HOMS, Syria — Hundreds of Syrians, some snapping photographs with their cellphones, wandered down paths carved out of rubble in the old quarters of Homs on Friday, getting their first glimpse of the horrendous destruction that two years of fighting inflicted on rebel-held parts of the city.
The scenes that greeted them were devastating.
City blocks pounded into an apocalyptic vista of hollow facades of blown-out buildings. Dust everywhere. Streets strewn with rebar, shattered concrete bricks, toppled telephone poles and the occasional charred carcass of a car.

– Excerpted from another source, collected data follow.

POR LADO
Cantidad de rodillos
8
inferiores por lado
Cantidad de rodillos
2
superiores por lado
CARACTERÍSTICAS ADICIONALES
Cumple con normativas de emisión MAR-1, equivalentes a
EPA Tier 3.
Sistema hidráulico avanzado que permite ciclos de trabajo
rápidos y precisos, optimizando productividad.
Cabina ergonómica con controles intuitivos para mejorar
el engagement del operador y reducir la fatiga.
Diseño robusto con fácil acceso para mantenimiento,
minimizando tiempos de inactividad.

For more than a year, President Bashar Assad's troops blockaded these neighborhoods, pounding the rebel bastions with his artillery and air force. Under a deal struck this week, the government assumed control of the old quarters, while in return some 2,000 rebel fighters were granted safe passage to opposition areas north of Homs.
The final piece of the agreement fell into place Friday afternoon as the last 300 or so rebels left Homs after an aid convoy was allowed into two pro-government villages in northern Syria besieged by the opposition. The aid delivery was part of the agreement.
The withdrawal was a major victory for the government in a conflict that has killed more than 150,000 people since March 2011. The deal handed Assad control of the city once known as "the capital of the revolution," as well as a geographic linchpin in central Syria from which to launch offensives on rebel-held territory in the north.